Many, many applications drive discrete halfbridges from digital circuits..

Or are you talking about audio Class D amplifiers in specific?
--> Then they simply optimize the circuit. Digital filtering, spread spectrum, dead times, feedback, SOA, overcurrent, avoiding DC ... and a lot more.
If you do this all as discrete circuitry, then you (the schematic an PCB designer) have to care about all this. ... and it makes it impossible to guarantee THD, efficiency, EMV, EMC .... Every PCB design will be different in behaviour.

If you go through some threads here with "halfbrige circuits" you will recognize that the PCB layout is critical and has great influence in overall performance.

Klaus
 

Hi,


Why do you think it is not commonly used?

Many, many applications drive discrete halfbridges from digital circuits..

Or are you talking about audio Class D amplifiers in specific?

Klaus

I am talking about audio amplifiers only.
I think you should agree that it is not very common to drive the mosfets directly from a digital device.
 

Hi,

I think you should agree ..
I already agreed for audio amplifiers and additionally explained why...

Klaus
 

I am talking about audio amplifiers only.
I think you should agree that it is not very common to drive the mosfets directly from a digital device.

I can't see how this is true.

With all the millions of small and cheap digitally based audio today it's cheaper and easier to stay digital rather than convert from digital to analog and then feed an analog modulator.


In DC-DC converters analog modulators probably still dominate but digital control isn't uncommon at all.
 

To translate those amplitude numbers into PWM, you take the sine of the amplitude.

Sorry, I stated wrong. Instead...
Given an amplitude value, divide by your desired maximum. The result is a proportion which gives you the relative length of the pulse.

Example:
Carrier frequency 41000 Hz
Carrier period = 1/41000 = 24.39 uSec
16 bits of data=65536 possible values (range of values 0 to 65535)

Divide each datum by 65536 to obtain proportion of pulse length.

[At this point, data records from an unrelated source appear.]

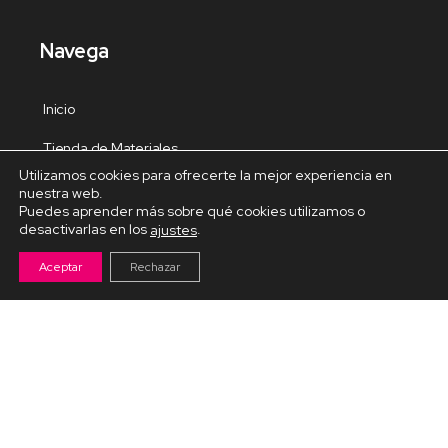
Navega
Inicio
Tienda de Materiales
Utilizamos cookies para ofrecerte la mejor experiencia en
Panel de estudio
nuestra web.
Puedes aprender más sobre qué cookies utilizamos o
Contacto
desactivarlas en los
.
ajustes
Aceptar
Rechazar
Cursos Destacados
Curso de Goma Eva práctico
Arteva – Emprende con Goma Eva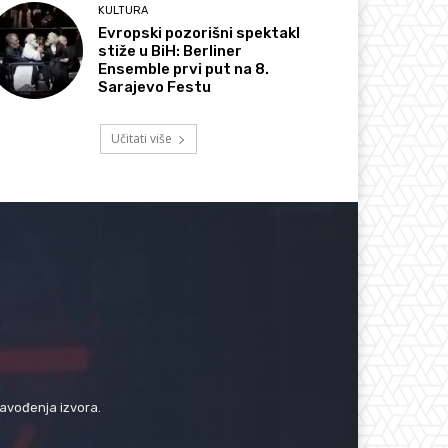
KULTURA
Evropski pozorišni spektakl
stiže u BiH: Berliner
Ensemble prvi put na 8.
Sarajevo Festu
Učitati više
navođenja izvora.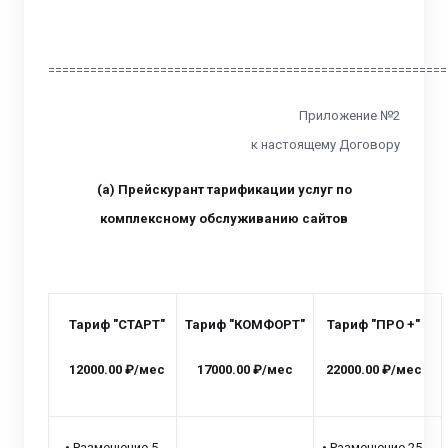
=========================================================
Приложение №2
к настоящему Договору
(а) Прейскурант тарификации услуг по
комплексному обслуживанию сайтов
Тариф
"СТАРТ"
Тариф
"КОМФОРТ"
Тариф
"ПРО +"
12000.00 ₽/мес
17000.00 ₽/мес
22000.00 ₽/мес​​​​​​​
• Размещение 5
• Размещение 25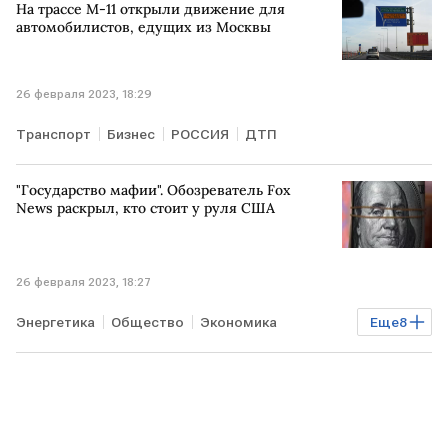
На трассе М-11 открыли движение для
автомобилистов, едущих из Москвы
26 февраля 2023, 18:29
Транспорт
Бизнес
РОССИЯ
ДТП
"Государство мафии". Обозреватель Fox
News раскрыл, кто стоит у руля США
26 февраля 2023, 18:27
Энергетика
Общество
Экономика
Еще
8
Мировая экономика
геополитика
УКРАИНА
США
СИРИЯ
кризис
ИРАК
ЛИВИЯ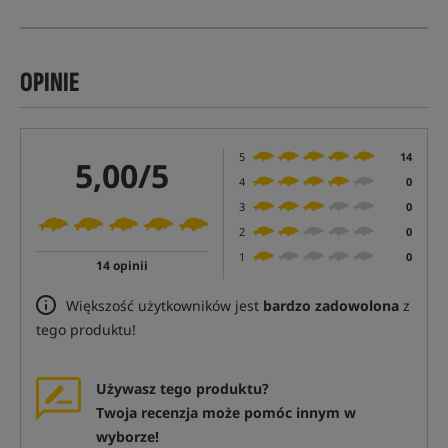
OPINIE
5
14
5,00/5
4
0
3
0
2
0
1
0
14 opinii
Większość użytkowników jest
bardzo zadowolona
z
tego produktu!
Używasz tego produktu?
Twoja recenzja może pomóc innym w
wyborze!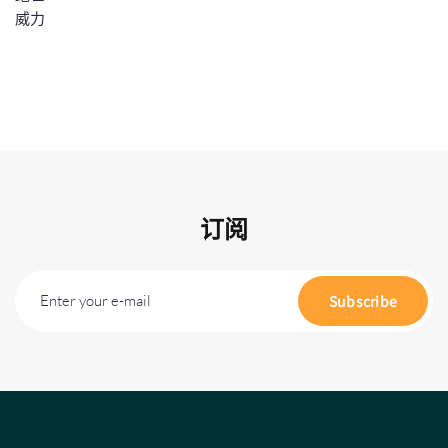
订阅
Enter your e-mail
Subscribe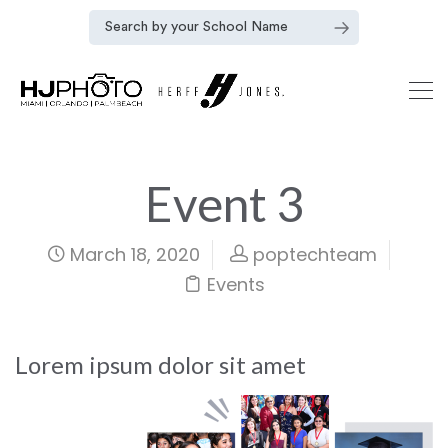
Event 3
March 18, 2020
poptechteam
Events
Lorem ipsum dolor sit amet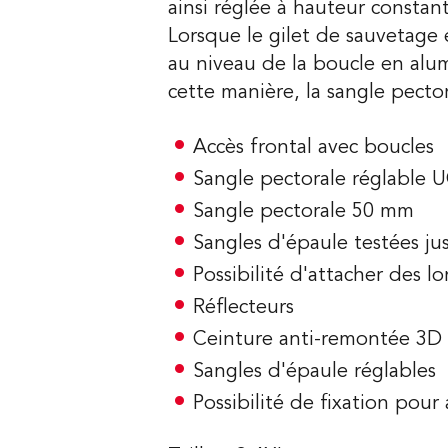
ainsi réglée à hauteur constan
Lorsque le gilet de sauvetage e
au niveau de la boucle en alu
cette manière, la sangle pecto
Accès frontal avec boucles
Sangle pectorale réglable 
Sangle pectorale 50 mm
Sangles d'épaule testées ju
Possibilité d'attacher des lo
Réflecteurs
Ceinture anti-remontée 3D
Sangles d'épaule réglables
Possibilité de fixation pour 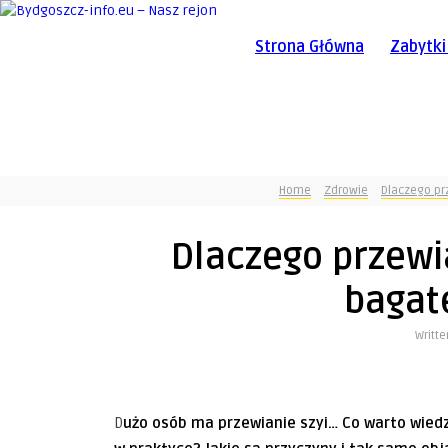
Strona Główna
Zabytki
Home
Zdrowie
Dlaczego pr
Dlaczego przewi
bagat
Writt
Dużo osób ma przewianie szyi… Co warto wiedzieć o tej kontuzji? Czym się ona zasadniczo cechuje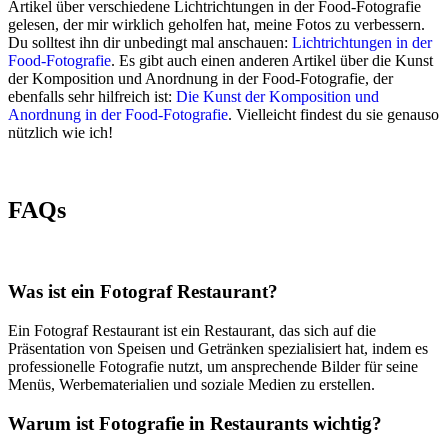
Artikel über verschiedene Lichtrichtungen in der Food-Fotografie
gelesen, der mir wirklich geholfen hat, meine Fotos zu verbessern.
Du solltest ihn dir unbedingt mal anschauen:
Lichtrichtungen in der
Food-Fotografie
. Es gibt auch einen anderen Artikel über die Kunst
der Komposition und Anordnung in der Food-Fotografie, der
ebenfalls sehr hilfreich ist:
Die Kunst der Komposition und
Anordnung in der Food-Fotografie
. Vielleicht findest du sie genauso
nützlich wie ich!
FAQs
Was ist ein Fotograf Restaurant?
Ein Fotograf Restaurant ist ein Restaurant, das sich auf die
Präsentation von Speisen und Getränken spezialisiert hat, indem es
professionelle Fotografie nutzt, um ansprechende Bilder für seine
Menüs, Werbematerialien und soziale Medien zu erstellen.
Warum ist Fotografie in Restaurants wichtig?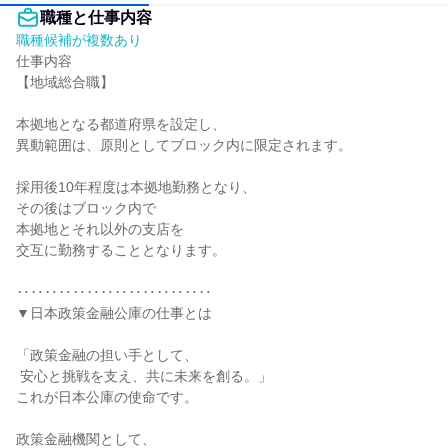
職種と仕事内容
職種候補が複数あり
仕事内容

【地域総合職】

本拠地となる都道府県を設定し、

異動範囲は、原則としてブロック内に限定されます。

採用後10年程度は本拠地勤務となり、

その後はブロック内で

本拠地とそれ以外の支店を

交互に勤務することとなります。

‥‥‥‥‥‥‥‥‥‥‥‥‥‥

▼日本政策金融公庫の仕事とは

「政策金融の担い手として、

 安心と挑戦を支え、共に未来を創る。」

これが日本公庫の使命です。

政策金融機関として、
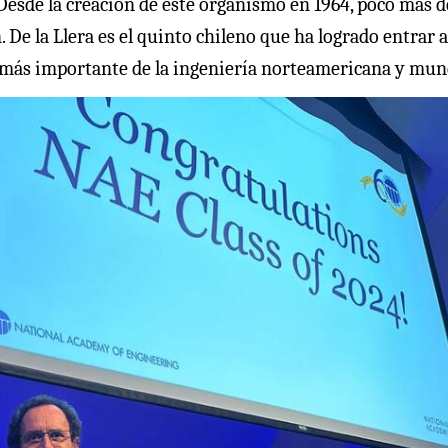
esde la creación de este organismo en 1964, poco más d
De la Llera es el quinto chileno que ha logrado entrar a
ión más importante de la ingeniería norteamericana y mun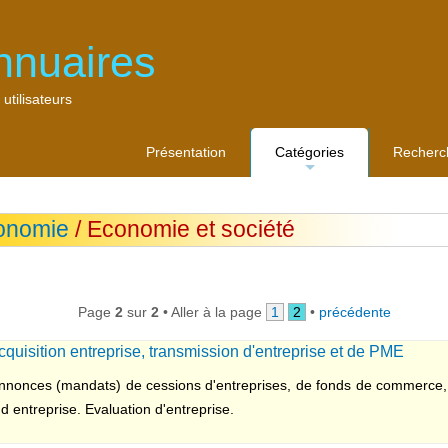
nnuaires
 utilisateurs
Présentation
Catégories
Recherc
...
onomie
/ Economie et société
Page
2
sur
2
• Aller à la page
1
2
•
précédente
uisition entreprise, transmission d'entreprise et de PME
nonces (mandats) de cessions d'entreprises, de fonds de commerce, 
 d entreprise. Evaluation d'entreprise.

Since your supply is 48V, and you want PWM to output a few volts amplitude (say 6v peak-to-peak), then all data is further multiplied by 6/48=.125.

Therefore:
For incoming datum =1, pulse lasts 1 *.125 * 24.39 / 65536 uSec.

For incoming datum =65535, pulse lasts 65535 *.125 * 24.39 /65536 uSec. This is a 48v pulse for 1/8 of the carrier period. If you send them at 41000 Hz, and lo-pass filter, you get smooth 6V output.

A lookup table seems like a speedy method to generate PWM pulses.
 

However, I forgot to mention that the most important reason why I would like to develop it as a full-digital device is that for most of the time the device is silent. The most critical part is the recovery from the mute, which usually is not taken in consideration in commercial class D amplifiers as they are designed in order to output sound all the time, and not being switched on and off continuously. Using a FPGA would allow setting the output in high-Z when not transmitting. Of course there is the problem to do it pop-free.
The TAS5634 is quite slow in the recovery, too. Does this depend on charge pumps? Maybe this can be overcome with dc converters to power high side switches?
If you have novel requirements like this then you should probably provide more detail. Like what sort of pulse shape you want to create (you first mentioned 48Vrms, and then 150-160V....), required bandwidth, the load characteristics, how much ripple/distortion you can tolerate, etc. Off the shelf amplifiers designed for audio applications might not work for you (also note many of them are inherently AC coupled, which might also be a problem).